The foal looks like it could be going gray or it is a brown. It is not a grulla. They are born a tan color.


----------



## ImpulsiveLucy (Oct 8, 2012)

Tryst said:


> Does the mare have appy spots on her rump, or am I seeing things?? Does she have mottling on her muzzle or her underparts?
> 
> The foal looks like it could be going gray or it is a brown. It is not a grulla. They are born a tan color.

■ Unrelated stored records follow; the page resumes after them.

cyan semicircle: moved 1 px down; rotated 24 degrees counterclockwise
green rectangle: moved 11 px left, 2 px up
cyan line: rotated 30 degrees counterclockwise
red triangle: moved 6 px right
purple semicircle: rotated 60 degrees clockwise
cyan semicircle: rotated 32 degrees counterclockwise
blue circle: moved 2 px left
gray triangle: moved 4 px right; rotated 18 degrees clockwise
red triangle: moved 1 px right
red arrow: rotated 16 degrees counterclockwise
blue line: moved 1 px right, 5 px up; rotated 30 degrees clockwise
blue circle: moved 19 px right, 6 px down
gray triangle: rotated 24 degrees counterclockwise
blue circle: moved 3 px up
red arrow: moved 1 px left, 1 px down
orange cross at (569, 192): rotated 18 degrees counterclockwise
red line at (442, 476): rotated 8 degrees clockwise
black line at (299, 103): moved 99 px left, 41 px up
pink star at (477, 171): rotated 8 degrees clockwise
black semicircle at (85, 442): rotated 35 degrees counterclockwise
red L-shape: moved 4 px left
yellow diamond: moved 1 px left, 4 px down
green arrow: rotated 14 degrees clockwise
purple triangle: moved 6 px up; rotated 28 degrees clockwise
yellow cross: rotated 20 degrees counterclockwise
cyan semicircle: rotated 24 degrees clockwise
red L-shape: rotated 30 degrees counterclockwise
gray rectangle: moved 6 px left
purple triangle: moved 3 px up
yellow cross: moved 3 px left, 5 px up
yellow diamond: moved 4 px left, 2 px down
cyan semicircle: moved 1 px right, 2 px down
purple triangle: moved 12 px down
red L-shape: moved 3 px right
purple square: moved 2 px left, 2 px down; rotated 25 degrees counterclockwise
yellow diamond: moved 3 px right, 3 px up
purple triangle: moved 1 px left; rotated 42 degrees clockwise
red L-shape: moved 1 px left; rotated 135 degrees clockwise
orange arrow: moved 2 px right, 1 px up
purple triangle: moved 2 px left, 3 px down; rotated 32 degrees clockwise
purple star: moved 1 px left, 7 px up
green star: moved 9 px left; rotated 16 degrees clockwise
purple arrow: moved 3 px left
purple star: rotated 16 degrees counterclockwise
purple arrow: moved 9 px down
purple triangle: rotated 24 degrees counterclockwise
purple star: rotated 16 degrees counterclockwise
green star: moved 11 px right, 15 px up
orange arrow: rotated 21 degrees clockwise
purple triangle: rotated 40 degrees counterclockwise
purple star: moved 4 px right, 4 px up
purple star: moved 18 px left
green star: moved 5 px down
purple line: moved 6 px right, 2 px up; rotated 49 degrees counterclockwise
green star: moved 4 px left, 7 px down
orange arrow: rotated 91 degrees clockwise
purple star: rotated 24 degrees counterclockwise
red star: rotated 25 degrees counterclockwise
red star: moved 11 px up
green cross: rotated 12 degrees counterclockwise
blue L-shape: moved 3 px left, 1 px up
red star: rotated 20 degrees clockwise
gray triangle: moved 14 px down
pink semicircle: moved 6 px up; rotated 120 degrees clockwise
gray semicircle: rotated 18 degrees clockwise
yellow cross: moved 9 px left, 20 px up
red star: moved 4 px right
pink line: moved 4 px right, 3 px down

I truly suck at horse colors! Yes the mare has appy spots on her rump, mottling around the muzzle/ eye/ underparts, and striped hooves.


----------



## NdAppy (Apr 8, 2009)

Has she actually ever been tested for silver? Silver is extremely rare in stock type breeds. LP can and does mess with the base colors and with manes and tails.


----------



## ImpulsiveLucy (Oct 8, 2012)

NdAppy said:


> Has she actually ever been tested for silver? Silver is extremely rare in stock type breeds. LP can and does mess with the base colors and with manes and tails.


I haven't had her tested for anything. I've been too busy trying to get her weight back up, and her feet better! 
What is LP?


----------



## NdAppy (Apr 8, 2009)

LP is one of the genes that controls apploosa type patterning. There are three identified at this time (LP, PATN1 and PATN2) and there is ongoing research. 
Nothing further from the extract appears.